Entries shown:
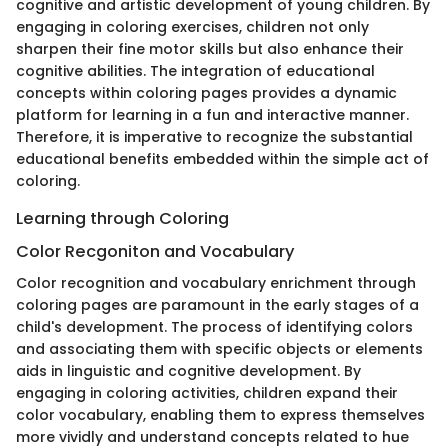
cognitive and artistic development of young children. By
engaging in coloring exercises, children not only
sharpen their fine motor skills but also enhance their
cognitive abilities. The integration of educational
concepts within coloring pages provides a dynamic
platform for learning in a fun and interactive manner.
Therefore, it is imperative to recognize the substantial
educational benefits embedded within the simple act of
coloring.
Learning through Coloring
Color Recgoniton and Vocabulary
Color recognition and vocabulary enrichment through
coloring pages are paramount in the early stages of a
child's development. The process of identifying colors
and associating them with specific objects or elements
aids in linguistic and cognitive development. By
engaging in coloring activities, children expand their
color vocabulary, enabling them to express themselves
more vividly and understand concepts related to hue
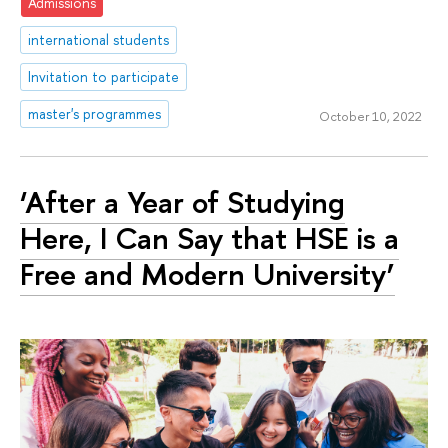
Admissions
international students
Invitation to participate
master's programmes
October 10, 2022
‘After a Year of Studying
Here, I Can Say that HSE is a
Free and Modern University’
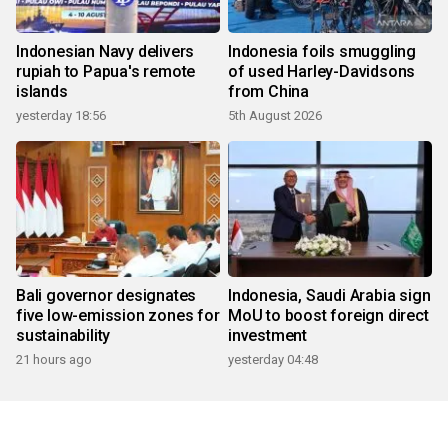
Indonesian Navy delivers
Indonesia foils smuggling
rupiah to Papua's remote
of used Harley-Davidsons
islands
from China
yesterday 18:56
5th August 2026
Bali governor designates
Indonesia, Saudi Arabia sign
five low-emission zones for
MoU to boost foreign direct
sustainability
investment
21 hours ago
yesterday 04:48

Action item: If a line in the material contains "them", show it.

Response to the exercise:
and associating them with specific objects or elements
color vocabulary, enabling them to express themselves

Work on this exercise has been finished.